**Work to complete**:
Line by line, repeat the material below without any deviation.

*** Opening Task input ***

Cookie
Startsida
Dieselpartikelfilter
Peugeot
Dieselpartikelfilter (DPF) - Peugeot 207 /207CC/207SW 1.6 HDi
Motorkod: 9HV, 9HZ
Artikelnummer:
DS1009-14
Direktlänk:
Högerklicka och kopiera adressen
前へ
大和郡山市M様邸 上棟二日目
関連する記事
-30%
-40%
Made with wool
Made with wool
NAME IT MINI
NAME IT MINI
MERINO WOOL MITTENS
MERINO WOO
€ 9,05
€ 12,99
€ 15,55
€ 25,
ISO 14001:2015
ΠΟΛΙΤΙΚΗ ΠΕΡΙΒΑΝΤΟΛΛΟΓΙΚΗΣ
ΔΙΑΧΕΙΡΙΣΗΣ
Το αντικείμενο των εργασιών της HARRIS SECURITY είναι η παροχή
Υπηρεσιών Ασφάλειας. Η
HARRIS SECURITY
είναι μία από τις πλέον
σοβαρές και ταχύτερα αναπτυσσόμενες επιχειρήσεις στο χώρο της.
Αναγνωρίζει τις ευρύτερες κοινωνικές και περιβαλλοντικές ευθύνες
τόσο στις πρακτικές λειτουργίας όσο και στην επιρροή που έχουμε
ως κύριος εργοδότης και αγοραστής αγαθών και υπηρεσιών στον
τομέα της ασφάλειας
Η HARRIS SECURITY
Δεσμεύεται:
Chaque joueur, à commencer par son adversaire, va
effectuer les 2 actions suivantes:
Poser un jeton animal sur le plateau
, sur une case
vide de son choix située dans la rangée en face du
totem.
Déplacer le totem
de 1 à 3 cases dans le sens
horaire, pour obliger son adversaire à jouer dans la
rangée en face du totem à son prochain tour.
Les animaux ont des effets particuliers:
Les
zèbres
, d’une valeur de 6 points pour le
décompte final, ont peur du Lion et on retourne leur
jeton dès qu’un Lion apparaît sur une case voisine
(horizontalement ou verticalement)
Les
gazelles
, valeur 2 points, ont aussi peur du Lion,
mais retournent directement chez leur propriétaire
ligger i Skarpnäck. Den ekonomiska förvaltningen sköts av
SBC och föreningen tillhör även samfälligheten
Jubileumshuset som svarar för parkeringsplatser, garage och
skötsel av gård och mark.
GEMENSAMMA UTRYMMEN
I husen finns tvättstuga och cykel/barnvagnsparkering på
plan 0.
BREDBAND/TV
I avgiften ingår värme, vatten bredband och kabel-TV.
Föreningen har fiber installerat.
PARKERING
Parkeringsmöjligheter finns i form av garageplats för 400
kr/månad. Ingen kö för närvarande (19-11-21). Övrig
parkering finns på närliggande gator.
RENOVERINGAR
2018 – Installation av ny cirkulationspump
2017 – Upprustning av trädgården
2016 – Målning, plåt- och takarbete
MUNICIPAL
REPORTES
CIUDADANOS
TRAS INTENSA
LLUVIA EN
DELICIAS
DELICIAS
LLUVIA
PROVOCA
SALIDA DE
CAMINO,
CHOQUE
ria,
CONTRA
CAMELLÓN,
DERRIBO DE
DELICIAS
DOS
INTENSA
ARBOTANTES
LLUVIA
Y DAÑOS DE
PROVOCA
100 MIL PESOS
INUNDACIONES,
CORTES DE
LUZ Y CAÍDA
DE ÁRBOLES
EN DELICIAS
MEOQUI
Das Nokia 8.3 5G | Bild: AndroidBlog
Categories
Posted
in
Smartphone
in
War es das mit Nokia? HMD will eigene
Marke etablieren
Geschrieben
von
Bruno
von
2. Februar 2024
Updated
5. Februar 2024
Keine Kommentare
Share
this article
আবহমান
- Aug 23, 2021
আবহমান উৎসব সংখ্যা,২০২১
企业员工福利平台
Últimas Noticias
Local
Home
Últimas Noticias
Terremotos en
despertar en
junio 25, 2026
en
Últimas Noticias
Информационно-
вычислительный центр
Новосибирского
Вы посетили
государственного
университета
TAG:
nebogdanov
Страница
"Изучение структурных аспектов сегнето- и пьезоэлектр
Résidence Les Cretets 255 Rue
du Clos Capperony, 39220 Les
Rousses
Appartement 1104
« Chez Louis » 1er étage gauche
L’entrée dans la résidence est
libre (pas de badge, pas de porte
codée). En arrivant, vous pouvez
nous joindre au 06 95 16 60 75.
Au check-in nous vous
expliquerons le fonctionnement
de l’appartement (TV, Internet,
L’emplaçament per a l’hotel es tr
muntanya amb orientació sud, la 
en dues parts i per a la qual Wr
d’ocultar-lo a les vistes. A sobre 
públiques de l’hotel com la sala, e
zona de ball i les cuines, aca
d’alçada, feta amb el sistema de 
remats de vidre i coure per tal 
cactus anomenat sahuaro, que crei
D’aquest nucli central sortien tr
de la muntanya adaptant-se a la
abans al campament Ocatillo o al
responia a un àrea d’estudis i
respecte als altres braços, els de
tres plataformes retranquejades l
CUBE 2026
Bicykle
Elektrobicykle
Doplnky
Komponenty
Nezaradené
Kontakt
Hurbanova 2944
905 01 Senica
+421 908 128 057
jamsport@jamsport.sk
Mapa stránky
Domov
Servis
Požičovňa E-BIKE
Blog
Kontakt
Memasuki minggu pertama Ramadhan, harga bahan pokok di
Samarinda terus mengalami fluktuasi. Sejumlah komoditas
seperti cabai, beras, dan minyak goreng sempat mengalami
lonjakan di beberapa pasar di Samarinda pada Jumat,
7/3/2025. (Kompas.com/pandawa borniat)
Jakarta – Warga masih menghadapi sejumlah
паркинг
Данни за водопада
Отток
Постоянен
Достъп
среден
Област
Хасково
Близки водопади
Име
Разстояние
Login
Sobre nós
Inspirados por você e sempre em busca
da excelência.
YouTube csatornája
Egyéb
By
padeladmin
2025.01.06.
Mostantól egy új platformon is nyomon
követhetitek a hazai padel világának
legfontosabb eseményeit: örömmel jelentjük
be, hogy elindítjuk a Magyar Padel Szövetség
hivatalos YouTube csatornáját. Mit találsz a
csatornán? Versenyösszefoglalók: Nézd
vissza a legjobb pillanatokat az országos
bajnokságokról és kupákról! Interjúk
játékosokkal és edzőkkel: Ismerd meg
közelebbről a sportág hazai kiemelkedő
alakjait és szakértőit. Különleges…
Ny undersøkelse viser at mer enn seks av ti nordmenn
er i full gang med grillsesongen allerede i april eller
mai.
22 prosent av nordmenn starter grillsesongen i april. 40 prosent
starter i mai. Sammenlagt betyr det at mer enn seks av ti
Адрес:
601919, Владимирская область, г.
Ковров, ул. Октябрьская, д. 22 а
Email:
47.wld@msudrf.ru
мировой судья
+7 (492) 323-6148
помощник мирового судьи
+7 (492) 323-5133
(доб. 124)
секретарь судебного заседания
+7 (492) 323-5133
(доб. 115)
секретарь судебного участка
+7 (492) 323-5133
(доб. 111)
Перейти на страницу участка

*** Closing Task input ***

**Answer for this exercise**:
Cookie
Startsida
Dieselpartikelfilter
Peugeot
Dieselpartikelfilter (DPF) - Peugeot 207 /207CC/207SW 1.6 HDi
Motorkod: 9HV, 9HZ
Artikelnummer:
DS1009-14
Direktlänk:
Högerklicka och kopiera adressen
前へ
大和郡山市M様邸 上棟二日目
関連する記事
-30%
-40%
Made with wool
Made with wool
NAME IT MINI
NAME IT MINI
MERINO WOOL MITTENS
MERINO WOO
€ 9,05
€ 12,99
€ 15,55
€ 25,
ISO 14001:2015
ΠΟΛΙΤΙΚΗ ΠΕΡΙΒΑΝΤΟΛΛΟΓΙΚΗΣ
ΔΙΑΧΕΙΡΙΣΗΣ
Το αντικείμενο των εργασιών της HARRIS SECURITY είναι η παροχή
Υπηρεσιών Ασφάλειας. Η
HARRIS SECURITY
είναι μία από τις πλέον
σοβαρές και ταχύτερα αναπτυσσόμενες επιχειρήσεις στο χώρο της.
Αναγνωρίζει τις ευρύτερες κοινωνικές και περιβαλλοντικές ευθύνες
τόσο στις πρακτικές λειτουργίας όσο και στην επιρροή που έχουμε
ως κύριος εργοδότης και αγοραστής αγαθών και υπηρεσιών στον
τομέα της ασφάλειας
Η HARRIS SECURITY
Δεσμεύεται:
Chaque joueur, à commencer par son adversaire, va
effectuer les 2 actions suivantes:
Poser un jeton animal sur le plateau
, sur une case
vide de son choix située dans la rangée en face du
totem.
Déplacer le totem
de 1 à 3 cases dans le sens
horaire, pour obliger son adversaire à jouer dans la
rangée en face du totem à son prochain tour.
Les animaux ont des effets particuliers:
Les
zèbres
, d’une valeur de 6 points pour le
décompte final, ont peur du Lion et on retourne leur
jeton dès qu’un Lion apparaît sur une case voisine
(horizontalement ou verticalement)
Les
gazelles
, valeur 2 points, ont aussi peur du Lion,
mais retournent directement chez leur propriétaire
ligger i Skarpnäck. Den ekonomiska förvaltningen sköts av
SBC och föreningen tillhör även samfälligheten
Jubileumshuset som svarar för parkeringsplatser, garage och
skötsel av gård och mark.
GEMENSAMMA UTRYMMEN
I husen finns tvättstuga och cykel/barnvagnsparkering på
plan 0.
BREDBAND/TV
I avgiften ingår värme, vatten bredband och kabel-TV.
Föreningen har fiber installerat.
PARKERING
Parkeringsmöjligheter finns i form av garageplats för 400
kr/månad. Ingen kö för närvarande (19-11-21). Övrig
parkering finns på närliggande gator.
RENOVERINGAR
2018 – Installation av ny cirkulationspump
2017 – Upprustning av trädgården
2016 – Målning, plåt- och takarbete
MUNICIPAL
REPORTES
CIUDADANOS
TRAS INTENSA
LLUVIA EN
DELICIAS
DELICIAS
LLUVIA
PROVOCA
SALIDA DE
CAMINO,
CHOQUE
ria,
CONTRA
CAMELLÓN,
DERRIBO DE
DELICIAS
DOS
INTENSA
ARBOTANTES
LLUVIA
Y DAÑOS DE
PROVOCA
100 MIL PESOS
INUNDACIONES,
CORTES DE
LUZ Y CAÍDA
DE ÁRBOLES
EN DELICIAS
MEOQUI
Das Nokia 8.3 5G | Bild: AndroidBlog
Categories
Posted
in
Smartphone
in
War es das mit Nokia? HMD will eigene
Marke etablieren
Geschrieben
von
Bruno
von
2. Februar 2024
Updated
5. Februar 2024
Keine Kommentare
Share
this article
আবহমান
- Aug 23, 2021
আবহমান উৎসব সংখ্যা,২০২১
企业员工福利平台
Últimas Noticias
Local
Home
Últimas Noticias
Terremotos en
despertar en
junio 25, 2026
en
Últimas Noticias
Информационно-
вычислительный центр
Новосибирского
Вы посетили
государственного
университета
TAG:
nebogdanov
Страница
"Изучение структурных аспектов сегнето- и пьезоэлектр
Résidence Les Cretets 255 Rue
du Clos Capperony, 39220 Les
Rousses
Appartement 1104
« Chez Louis » 1er étage gauche
L’entrée dans la résidence est
libre (pas de badge, pas de porte
codée). En arrivant, vous pouvez
nous joindre au 06 95 16 60 75.
Au check-in nous vous
expliquerons le fonctionnement
de l’appartement (TV, Internet,
L’emplaçament per a l’hotel es tr
muntanya amb orientació sud, la 
en dues parts i per a la qual Wr
d’ocultar-lo a les vistes. A sobre 
públiques de l’hotel com la sala, e
zona de ball i les cuines, aca
d’alçada, feta amb el sistema de 
remats de vidre i coure per tal 
cactus anomenat sahuaro, que crei
D’aquest nucli central sortien tr
de la muntanya adaptant-se a la
abans al campament Ocatillo o al
responia a un àrea d’estudis i
respecte als altres braços, els de
tres plataformes retranquejades l
CUBE 2026
Bicykle
Elektrobicykle
Doplnky
Komponenty
Nezaradené
Kontakt
Hurbanova 2944
905 01 Senica
+421 908 128 057
jamsport@jamsport.sk
Mapa stránky
Domov
Servis
Požičovňa E-BIKE
Blog
Kontakt
Memasuki minggu pertama Ramadhan, harga bahan pokok di
Samarinda terus mengalami fluktuasi. Sejumlah komoditas
seperti cabai, beras, dan minyak goreng sempat mengalami
lonjakan di beberapa pasar di Samarinda pada Jumat,
7/3/2025. (Kompas.com/pandawa borniat)
Jakarta – Warga masih menghadapi sejumlah
паркинг
Данни за водопада
Отток
Постоянен
Достъп
среден
Област
Хасково
Близки водопади
Име
Разстояние
Login
Sobre nós
Inspirados por você e sempre em busca
da excelência.
YouTube csatornája
Egyéb
By
padeladmin
2025.01.06.
Mostantól egy új platformon is nyomon
követhetitek a hazai padel világának
legfontosabb eseményeit: örömmel jelentjük
be, hogy elindítjuk a Magyar Padel Szövetség
hivatalos YouTube csatornáját. Mit találsz a
csatornán? Versenyösszefoglalók: Nézd
vissza a legjobb pillanatokat az országos
bajnokságokról és kupákról! Interjúk
játékosokkal és edzőkkel: Ismerd meg
közelebbről a sportág hazai kiemelkedő
alakjait és szakértőit. Különleges…
Ny undersøkelse viser at mer enn seks av ti nordmenn
er i full gang med grillsesongen allerede i april eller
mai.
22 prosent av nordmenn starter grillsesongen i april. 40 prosent
starter i mai. Sammenlagt betyr det at mer enn seks av ti
Адрес:
601919, Владимирская область, г.
Ковров, ул. Октябрьская, д. 22 а
Email:
47.wld@msudrf.ru
мировой судья
+7 (492) 323-6148
помощник мирового судьи
+7 (492) 323-5133
(доб. 124)
секретарь судебного заседания
+7 (492) 323-5133
(доб. 115)
секретарь судебного участка
+7 (492) 323-5133
(доб. 111)
Перейти на страницу участка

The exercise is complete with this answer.